IC3-Forscher: Die Rolle von Krypto bei der Lösung von Problemen rund um AI-Vertrauen und Zahlungen ist begrenzt

Laut The Block haben IC3-Forscher der Cornell University, der Carnegie Mellon University und anderer führender Institutionen am 9. Juni einen Bericht veröffentlicht, in dem sie darlegen, dass Behauptungen, Krypto könne die größten Herausforderungen von KI lösen, oft übertrieben seien. Zudem sei die Wirksamkeit von Krypto bei der Bewältigung von KI-Vertrauens- und Zahlungsproblemen begrenzt.

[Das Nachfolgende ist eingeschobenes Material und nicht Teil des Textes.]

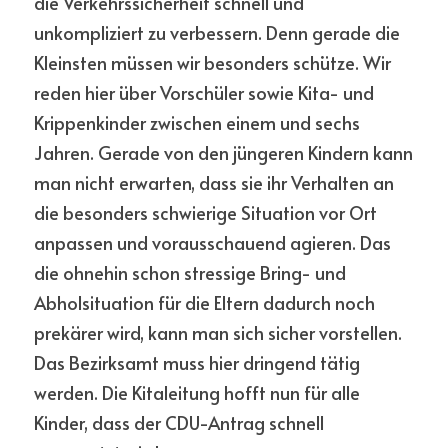
die Verkehrssicherheit schnell und 
unkompliziert zu verbessern. Denn gerade die 
Kleinsten müssen wir besonders schütze. Wir 
reden hier über Vorschüler sowie Kita- und 
Krippenkinder zwischen einem und sechs 
Jahren. Gerade von den jüngeren Kindern kann 
man nicht erwarten, dass sie ihr Verhalten an 
die besonders schwierige Situation vor Ort 
anpassen und vorausschauend agieren. Das 
die ohnehin schon stressige Bring- und 
Abholsituation für die Eltern dadurch noch 
prekärer wird, kann man sich sicher vorstellen. 
Das Bezirksamt muss hier dringend tätig 
werden. Die Kitaleitung hofft nun für alle 
Kinder, dass der CDU-Antrag schnell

Der Bericht stellte fest, dass das Ausstatten von KI-Agenten mit Krypto-Wallets sie nicht schlauer macht und sie auch nicht widerstandsfähiger gegen menschliche Manipulationen macht. Wallets ermöglichen lediglich automatisierte Transaktionen und den Zugriff auf On-Chain-Infrastruktur ohne manuelle Zustimmung. Zwar eignet sich Blockchain für die Zeitstempelung und Registrierung bestimmter digitaler Inhalte, doch sie kann nicht feststellen, wie der Inhalt erstellt wurde, und sie erfordert externe Tools zur Verifizierung. Wenn externe Tools fehlschlagen, werden Fehler, die auf der Kette erfasst wurden, dauerhaft. In Bezug auf algorithmische Verzerrungen kamen die Forscher zu dem Schluss, dass diese es sehr unwahrscheinlich ist, dass sie durch dezentrale KI behoben werden. Denn Verzerrungen entstehen durch die Trainingsprozesse und werden typischerweise durch verbessertes Training oder Inferenztechniken gemindert; die Dezentralisierung kann Verzerrungen nicht an ihrer Wurzel angehen. Zudem gibt es keine Hinweise darauf, dass Transparenz und eine breitere Beteiligung Verzerrungen verringern oder die Modell-Ausgaben verbessern.